資生堂プロフェッショナルは、パーマによるヘアへの熱ダメージとケミカルダメージの二つを抑制する「デュアルパフォーマンスシステム」を新開発した。
ブリーチの必要なハイトーンカラーのヘアトレンドが現在も継続中であることに加え、「クセやうねりなどの悩みをカバーしながら、ナチュラルなストレートスタイルを目指したい」「動きをつけることでなりたい姿をより自由に表現したい」といったスタイリングニーズも強く存在している。しかし、ヘアへの度重なるダメージを懸念しパーマ施術を断念する人も多く、施術履歴や状態によってはヘアスタイリストもお客へパーマをすすめない場合がある。また、ヘアアイロンやコテによるセルフスタイリングで済ませるケースも少なくない。
そこで資生堂プロフェッショナルは、パーマダメージを最小限に抑えながら理想の仕上がりが実現できる方法を追求し、2つのテクノロジーを融合させた「デュアルパフォーマンスシステム」を開発した。
「デュアルパフォーマンスシステム」は、パーマ施術による熱ダメージを抑制する「コルテックス保護テクノロジー」、ケミカルダメージを補修する「CMC補修テクノロジー」の二つのテクノロジーを搭載した技術。毛髪の強度や質感の低下を防ぐだけでなく、理想のパーマ形状を美しく思い通りに表現することができる。

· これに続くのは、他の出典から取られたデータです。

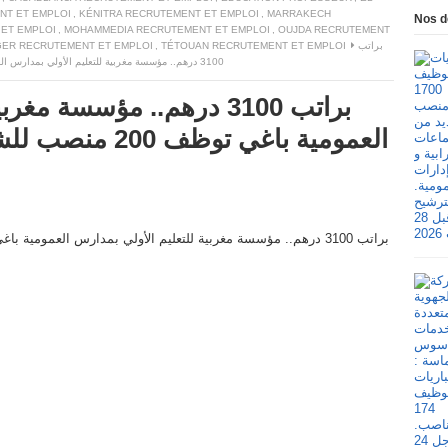
NT ET EMPLOI
,
KÉNITRA RECRUTEMENT ET EMPLOI
,
MARRAKECH
Nos d
ET EMPLOI
,
MOHAMMEDIA RECRUTEMENT ET EMPLOI
,
OUJDA RECRUTEMENT
GER RECRUTEMENT ET EMPLOI
,
TÉTOUAN RECRUTEMENT ET EMPLOI
براتب
3100 درهم.. مؤسسة مغربية للتعليم الأولي بمدارس العمومية باغي توظف 200 منصب للشباب اللي عندهم الباك او اكثر
براتب 3100 درهم.. مؤسسة 
العمومية باغي توظ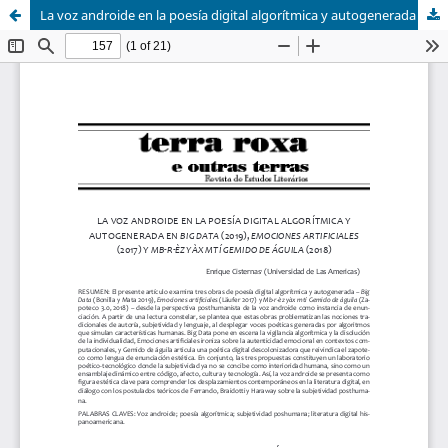
La voz androide en la poesía digital algorítmica y autogenerada en "Big Data" (2019), "Emociones artificiales" (2017) y "Mb-r-èz yàx mtí Gemido de águila" (2018)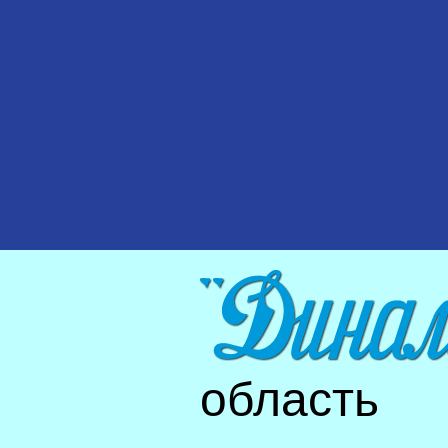
область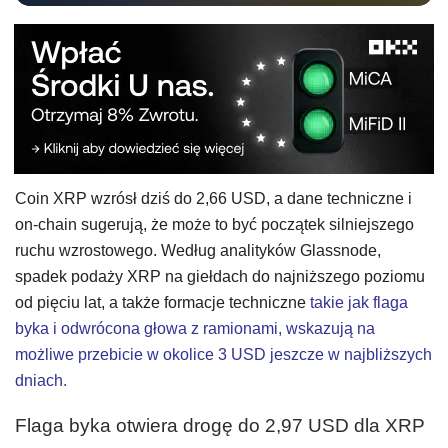
Coin XRP wzrósł dziś do 2,66 USD, a dane techniczne i
on-chain sugerują, że może to być początek silniejszego
ruchu wzrostowego. Według analityków Glassnode,
spadek podaży XRP na giełdach do najniższego poziomu
od pięciu lat, a także formacje techniczne
takie jak flaga
byka i odwrócona głowa z ramionami, wskazują na
możliwe przebicie w okolice 3 USD jeszcze w najbliższych
dniach.
Flaga byka otwiera drogę do 2,97 USD dla XRP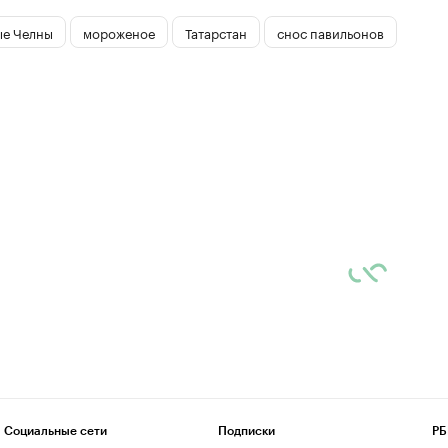
е Челны
мороженое
Татарстан
снос павильонов
Социальные сети
Подписки
РБ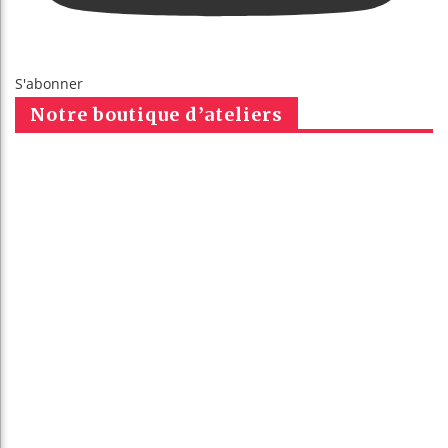
S'abonner
Notre boutique d’ateliers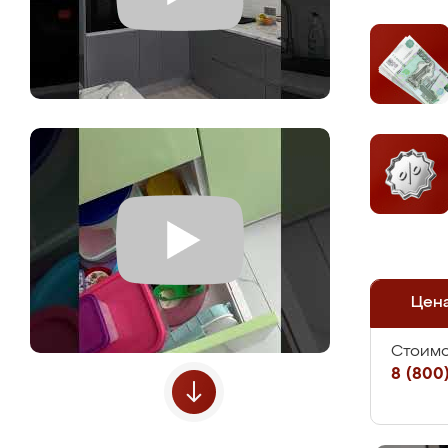
Цен
Стоимо
8 (800)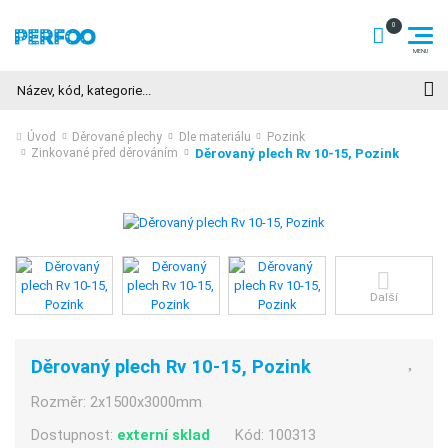
Hledat
Úvod
Děrované plechy
Dle materiálu
Pozink
Děrovaný plech Rv 10-15, Pozink
Zinkované před děrováním
Další
Děrovaný plech Rv 10-15, Pozink
Rozměr:
2x1500x3000mm
Dostupnost:
externí sklad
Kód:
100313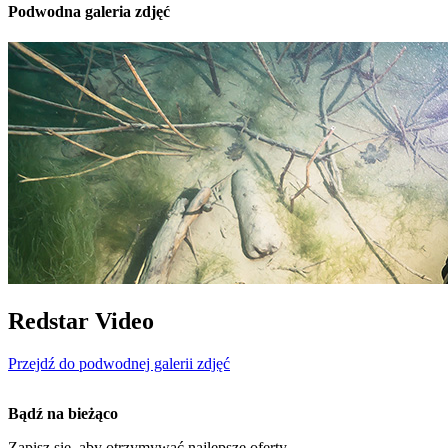
Podwodna galeria zdjęć
Redstar Video
Przejdź do podwodnej galerii zdjęć
Bądź na bieżąco
Zapisz się, aby otrzymywać najlepsze oferty.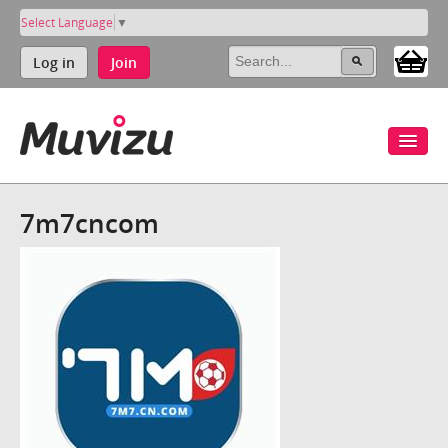
Select Language
▼
Log in
Join
7m7cncom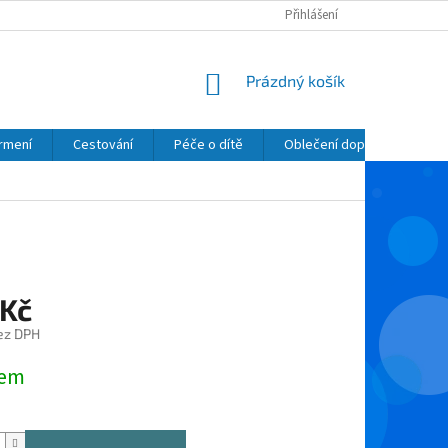
Přihlášení
NÁKUPNÍ
Prázdný košík
KOŠÍK
krmení
Cestování
Péče o dítě
Oblečení dopňky kosmetik
 Kč
ez DPH
dem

パーマに伴う熱処理は、毛髪の約9割を占める組織「コルテックス」のケラチンタンパクを、元に戻せない形へと変化させる。これは、タンパク質を塊にする「熱凝集」と、パーマに最も重要なSS結合が「ランチオニン結合」になる二つの変性によるものだ。これが毛髪の強度低下や硬化を引き起こし、パーマがかかりにくくなる状態へと変えてしまう。
コルテックス保護テクノロジーでは、こうした二つの変性に対するアプローチとして、コラーゲン構造安定化機能を持つ「ヒドロキシプロリン」に着目。タンパク質同士を反発させ凝集を防ぐうえ、過剰な熱伝導を抑えランチオニン結合の生成を抑制できることを確認した。これにより、熱処理後も毛髪の強度やしなやかさを維持しながら、パーマがきちんとかかる状態を保てるようになる。
コルテックス細胞どうしを接着する「CMC」の構造は、パーマ剤のケミカルダメージによって弱体化し、コルテックスの構造を不安定にする。これにより、髪の強度や質感が低下し、しっかりパーマを形成できなくなるという影響をもたらす。
CMC補修テクノロジーで着目したのが、スキンケア領域で保湿剤・保護剤として用いられる「リピジュア(R)」。リピジュア(R)はCMCのβ(ベータ)層のリン脂質と似た構造をしているため、CMC補修を即座に実行できる。パーマプロセスの中だけでコルテックス構造へのダメージを抑え、毛髪の強度や質感を守りながら、しっかりとパーマがかかる状態へ導くことが期待できる技術だ。
今後この二つのテクノロジーをパーマ剤などに活用し、つややかさとしなやかさを兼ね備えた美しいヘアスタイルへ導く。そしてダメージが気になる人でも好みのヘアスタイルが実現できる世の中をつくることで、一人一人の心を豊かにしていく。